On elementary proofs of Fermat's Last Theorem
I think the claim of that thread is blatantly overstated. For one thing, there are lots of properties that $\mathbb{Z}$ has, but $Z_p$ does not have. First and foremost, well ordering of the positive elements, which is heavily used as a key to solving many diophantine equations.
Now consider Fermat's elementary proof that $$x^4 + y^4 = z^4$$ has no solutions for $(x,y,z) \in \mathbb{Z}$ with $xyz \ne 0$.
I'm not sure whether or not there is a solution in $p$-adic integers, for some prime $p$, but if such solutions exist, it's an example showing that the existence of qualifying $p$-adic solutions doesn't imply the existence of qualifying integer solutions.

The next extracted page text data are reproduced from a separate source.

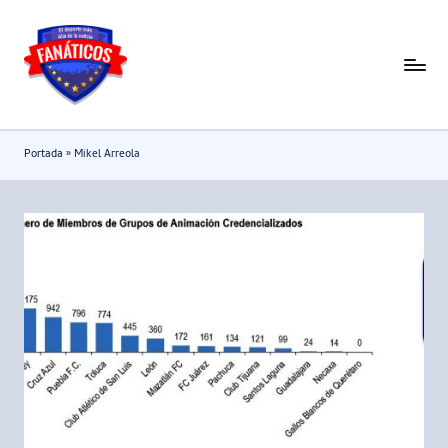
Saltar
al
F
Noticias
contenido
deportivas
a
-
n
Portada
»
Mikel Arreola
Mundial
a
2026
t
i
c
o
s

As I indicated in the comments, I suspect that most flawed attempts, at least the ones where the solver knows some Number Theory and is not obviously crazy, would include steps for which there is no analogue in $Z_p$, so the $Z_p$ criterion would be useless for invalidating those attempts.
For a given proposed proof, a more common way of quickly demonstrating that there must be a mistake$\,-\,$without actually pinpointing the error, is to observe that the argument would still work for the equation $x^2 + y^2 = z^2$, or, alternatively, to apply the argument line by line for the equation $x^3+y^3=z^3$, and see if the proof at least works for that case.